**EXERCISE PROMPT**
Copy exactly the lines of the material below that run from the one containing "プライベートでは2児の母。" through the one containing "Peterskirche ist nicht". Copy no other lines.

**SUPPLIED MATERIAL**
=== Section Start ===
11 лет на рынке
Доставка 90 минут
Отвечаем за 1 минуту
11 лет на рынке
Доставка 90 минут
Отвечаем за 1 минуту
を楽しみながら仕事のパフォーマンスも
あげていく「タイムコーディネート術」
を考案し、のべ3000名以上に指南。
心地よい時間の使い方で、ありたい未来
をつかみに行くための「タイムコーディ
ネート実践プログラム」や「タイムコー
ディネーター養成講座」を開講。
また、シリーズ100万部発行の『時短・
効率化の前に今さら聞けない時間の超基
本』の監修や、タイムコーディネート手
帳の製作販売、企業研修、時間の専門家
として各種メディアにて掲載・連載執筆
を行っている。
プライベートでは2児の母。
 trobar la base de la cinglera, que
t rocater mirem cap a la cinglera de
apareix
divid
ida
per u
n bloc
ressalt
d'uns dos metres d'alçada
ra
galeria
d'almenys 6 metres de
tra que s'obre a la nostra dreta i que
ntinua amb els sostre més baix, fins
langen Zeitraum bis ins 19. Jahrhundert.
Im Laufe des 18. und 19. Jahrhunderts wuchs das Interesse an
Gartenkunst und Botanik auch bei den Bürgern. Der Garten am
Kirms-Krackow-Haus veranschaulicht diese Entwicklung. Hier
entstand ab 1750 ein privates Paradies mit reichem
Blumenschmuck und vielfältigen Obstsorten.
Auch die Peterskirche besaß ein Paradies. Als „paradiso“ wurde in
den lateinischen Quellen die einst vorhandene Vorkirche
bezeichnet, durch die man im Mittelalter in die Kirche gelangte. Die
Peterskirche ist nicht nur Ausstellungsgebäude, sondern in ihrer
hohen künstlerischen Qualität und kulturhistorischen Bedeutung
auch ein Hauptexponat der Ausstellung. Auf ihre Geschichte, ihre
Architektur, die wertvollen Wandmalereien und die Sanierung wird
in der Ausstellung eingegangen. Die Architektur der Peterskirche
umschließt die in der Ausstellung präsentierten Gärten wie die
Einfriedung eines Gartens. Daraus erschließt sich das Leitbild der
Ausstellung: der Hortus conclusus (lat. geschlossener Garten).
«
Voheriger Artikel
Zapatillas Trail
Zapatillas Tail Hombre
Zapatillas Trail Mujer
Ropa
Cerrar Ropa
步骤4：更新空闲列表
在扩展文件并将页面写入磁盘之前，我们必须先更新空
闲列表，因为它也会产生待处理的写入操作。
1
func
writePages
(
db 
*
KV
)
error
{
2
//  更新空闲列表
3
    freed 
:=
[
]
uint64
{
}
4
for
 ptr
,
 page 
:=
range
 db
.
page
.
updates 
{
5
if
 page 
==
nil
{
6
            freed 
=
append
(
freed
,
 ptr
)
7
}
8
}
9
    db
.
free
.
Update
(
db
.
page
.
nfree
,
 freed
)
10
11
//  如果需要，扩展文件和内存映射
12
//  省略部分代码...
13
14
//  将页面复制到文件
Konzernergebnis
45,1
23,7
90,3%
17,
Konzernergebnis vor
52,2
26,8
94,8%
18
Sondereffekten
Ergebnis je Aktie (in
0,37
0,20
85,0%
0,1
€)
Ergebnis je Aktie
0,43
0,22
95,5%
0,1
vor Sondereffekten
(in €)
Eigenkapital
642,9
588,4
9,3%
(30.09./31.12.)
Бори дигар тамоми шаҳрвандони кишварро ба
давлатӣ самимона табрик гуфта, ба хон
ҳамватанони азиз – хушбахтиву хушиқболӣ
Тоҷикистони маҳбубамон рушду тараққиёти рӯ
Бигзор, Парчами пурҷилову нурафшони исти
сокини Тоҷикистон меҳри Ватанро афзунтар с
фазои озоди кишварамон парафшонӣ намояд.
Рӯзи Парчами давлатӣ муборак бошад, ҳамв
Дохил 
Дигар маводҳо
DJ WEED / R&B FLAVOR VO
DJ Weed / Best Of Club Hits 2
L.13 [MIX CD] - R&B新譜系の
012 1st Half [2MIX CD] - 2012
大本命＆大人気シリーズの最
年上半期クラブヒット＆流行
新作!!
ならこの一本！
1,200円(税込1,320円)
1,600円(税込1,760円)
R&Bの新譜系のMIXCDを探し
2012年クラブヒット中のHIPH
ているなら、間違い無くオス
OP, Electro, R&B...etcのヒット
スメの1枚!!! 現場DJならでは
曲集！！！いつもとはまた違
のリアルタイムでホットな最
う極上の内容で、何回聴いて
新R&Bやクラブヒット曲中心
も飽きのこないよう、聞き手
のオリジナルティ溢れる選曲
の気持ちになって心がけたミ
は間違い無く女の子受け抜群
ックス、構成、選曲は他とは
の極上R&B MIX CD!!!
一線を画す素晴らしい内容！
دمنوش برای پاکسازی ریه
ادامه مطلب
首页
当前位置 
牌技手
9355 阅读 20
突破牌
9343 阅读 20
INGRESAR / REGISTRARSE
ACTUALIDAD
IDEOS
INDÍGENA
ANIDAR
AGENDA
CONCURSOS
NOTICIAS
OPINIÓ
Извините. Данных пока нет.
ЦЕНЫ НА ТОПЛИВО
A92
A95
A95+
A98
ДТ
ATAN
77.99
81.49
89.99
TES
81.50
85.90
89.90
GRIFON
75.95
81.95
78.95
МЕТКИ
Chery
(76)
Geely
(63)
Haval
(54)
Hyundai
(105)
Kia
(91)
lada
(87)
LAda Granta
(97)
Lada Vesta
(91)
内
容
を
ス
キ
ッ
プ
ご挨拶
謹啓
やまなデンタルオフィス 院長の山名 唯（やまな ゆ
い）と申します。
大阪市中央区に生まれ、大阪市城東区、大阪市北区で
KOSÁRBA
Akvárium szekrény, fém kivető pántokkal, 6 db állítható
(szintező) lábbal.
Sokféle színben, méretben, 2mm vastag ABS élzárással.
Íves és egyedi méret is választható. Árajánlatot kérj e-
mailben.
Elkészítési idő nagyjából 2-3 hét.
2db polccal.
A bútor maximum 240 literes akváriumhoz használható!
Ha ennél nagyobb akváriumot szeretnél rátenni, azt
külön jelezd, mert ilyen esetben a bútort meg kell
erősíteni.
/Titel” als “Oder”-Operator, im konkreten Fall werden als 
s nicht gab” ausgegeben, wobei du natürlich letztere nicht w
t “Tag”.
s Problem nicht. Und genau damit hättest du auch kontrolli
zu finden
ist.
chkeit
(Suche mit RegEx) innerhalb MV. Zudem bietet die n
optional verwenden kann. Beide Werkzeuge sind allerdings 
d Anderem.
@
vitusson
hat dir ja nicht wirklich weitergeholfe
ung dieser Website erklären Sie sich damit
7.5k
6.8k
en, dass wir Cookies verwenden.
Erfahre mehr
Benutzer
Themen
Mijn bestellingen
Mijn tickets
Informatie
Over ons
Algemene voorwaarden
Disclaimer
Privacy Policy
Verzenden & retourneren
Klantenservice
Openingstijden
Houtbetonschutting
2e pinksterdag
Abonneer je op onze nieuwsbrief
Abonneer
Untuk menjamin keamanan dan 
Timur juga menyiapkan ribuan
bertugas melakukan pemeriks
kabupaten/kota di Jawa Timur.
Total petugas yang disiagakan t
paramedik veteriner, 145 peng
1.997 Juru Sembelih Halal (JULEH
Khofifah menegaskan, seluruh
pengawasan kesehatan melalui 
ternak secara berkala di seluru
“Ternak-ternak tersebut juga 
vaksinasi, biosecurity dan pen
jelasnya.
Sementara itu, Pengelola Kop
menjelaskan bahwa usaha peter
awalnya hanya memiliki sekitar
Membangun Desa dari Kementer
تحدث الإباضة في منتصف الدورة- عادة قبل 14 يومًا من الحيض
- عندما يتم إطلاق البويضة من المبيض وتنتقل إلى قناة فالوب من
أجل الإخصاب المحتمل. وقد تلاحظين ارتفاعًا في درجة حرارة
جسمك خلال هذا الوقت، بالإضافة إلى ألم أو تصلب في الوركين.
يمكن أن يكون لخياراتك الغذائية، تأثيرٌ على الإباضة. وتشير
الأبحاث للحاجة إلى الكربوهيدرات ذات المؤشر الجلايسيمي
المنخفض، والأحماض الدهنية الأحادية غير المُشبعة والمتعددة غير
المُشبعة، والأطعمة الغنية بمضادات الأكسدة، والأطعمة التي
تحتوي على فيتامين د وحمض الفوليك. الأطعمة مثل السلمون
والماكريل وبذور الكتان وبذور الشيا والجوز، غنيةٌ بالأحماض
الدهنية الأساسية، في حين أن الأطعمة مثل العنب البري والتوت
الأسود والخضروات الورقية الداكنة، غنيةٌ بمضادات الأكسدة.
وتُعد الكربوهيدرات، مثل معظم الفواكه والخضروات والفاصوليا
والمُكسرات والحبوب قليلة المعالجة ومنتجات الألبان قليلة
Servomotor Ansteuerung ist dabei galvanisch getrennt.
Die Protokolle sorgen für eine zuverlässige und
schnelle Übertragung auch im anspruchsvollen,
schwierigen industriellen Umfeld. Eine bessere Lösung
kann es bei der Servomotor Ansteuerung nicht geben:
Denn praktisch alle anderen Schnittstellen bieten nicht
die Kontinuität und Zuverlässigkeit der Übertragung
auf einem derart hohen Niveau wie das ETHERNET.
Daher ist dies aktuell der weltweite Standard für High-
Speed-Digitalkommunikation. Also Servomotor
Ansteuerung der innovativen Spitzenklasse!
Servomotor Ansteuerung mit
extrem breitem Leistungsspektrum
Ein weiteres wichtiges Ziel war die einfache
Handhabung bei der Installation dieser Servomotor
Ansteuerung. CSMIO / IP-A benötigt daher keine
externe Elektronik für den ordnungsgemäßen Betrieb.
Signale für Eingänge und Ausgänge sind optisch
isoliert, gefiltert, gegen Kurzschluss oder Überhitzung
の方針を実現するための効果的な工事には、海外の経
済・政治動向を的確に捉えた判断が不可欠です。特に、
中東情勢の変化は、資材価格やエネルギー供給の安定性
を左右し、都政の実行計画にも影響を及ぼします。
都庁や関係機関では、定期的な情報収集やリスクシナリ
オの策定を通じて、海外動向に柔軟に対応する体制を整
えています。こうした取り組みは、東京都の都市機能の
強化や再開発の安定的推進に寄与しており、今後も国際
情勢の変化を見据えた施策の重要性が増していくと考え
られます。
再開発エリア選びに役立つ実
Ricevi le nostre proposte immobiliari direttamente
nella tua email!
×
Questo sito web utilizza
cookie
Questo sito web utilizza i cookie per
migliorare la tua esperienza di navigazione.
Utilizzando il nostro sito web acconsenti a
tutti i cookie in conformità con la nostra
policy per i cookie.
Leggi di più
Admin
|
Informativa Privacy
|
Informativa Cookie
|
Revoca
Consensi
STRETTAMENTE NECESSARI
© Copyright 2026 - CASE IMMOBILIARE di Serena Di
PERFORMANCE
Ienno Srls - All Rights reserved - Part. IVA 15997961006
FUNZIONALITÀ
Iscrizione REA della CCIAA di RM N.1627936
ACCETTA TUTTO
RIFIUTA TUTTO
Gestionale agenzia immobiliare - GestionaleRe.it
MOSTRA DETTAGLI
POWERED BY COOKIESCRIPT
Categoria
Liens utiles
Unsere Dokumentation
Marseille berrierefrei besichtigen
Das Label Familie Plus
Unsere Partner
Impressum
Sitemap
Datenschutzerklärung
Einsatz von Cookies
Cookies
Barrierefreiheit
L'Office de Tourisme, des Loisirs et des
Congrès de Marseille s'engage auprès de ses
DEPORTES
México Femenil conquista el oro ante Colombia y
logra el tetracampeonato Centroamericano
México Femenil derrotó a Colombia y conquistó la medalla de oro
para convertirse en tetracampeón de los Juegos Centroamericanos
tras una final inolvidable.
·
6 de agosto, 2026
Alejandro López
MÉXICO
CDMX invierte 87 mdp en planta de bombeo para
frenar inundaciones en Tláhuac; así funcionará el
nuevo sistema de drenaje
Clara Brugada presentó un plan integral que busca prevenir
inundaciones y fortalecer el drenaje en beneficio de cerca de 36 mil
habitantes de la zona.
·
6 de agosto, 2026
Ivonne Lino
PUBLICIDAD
=== Section End ===
**REPLY TO THE TASK**
プライベートでは2児の母。
 trobar la base de la cinglera, que
t rocater mirem cap a la cinglera de
apareix
divid
ida
per u
n bloc
ressalt
d'uns dos metres d'alçada
ra
galeria
d'almenys 6 metres de
tra que s'obre a la nostra dreta i que
ntinua amb els sostre més baix, fins
langen Zeitraum bis ins 19. Jahrhundert.
Im Laufe des 18. und 19. Jahrhunderts wuchs das Interesse an
Gartenkunst und Botanik auch bei den Bürgern. Der Garten am
Kirms-Krackow-Haus veranschaulicht diese Entwicklung. Hier
entstand ab 1750 ein privates Paradies mit reichem
Blumenschmuck und vielfältigen Obstsorten.
Auch die Peterskirche besaß ein Paradies. Als „paradiso“ wurde in
den lateinischen Quellen die einst vorhandene Vorkirche
bezeichnet, durch die man im Mittelalter in die Kirche gelangte. Die
Peterskirche ist nicht nur Ausstellungsgebäude, sondern in ihrer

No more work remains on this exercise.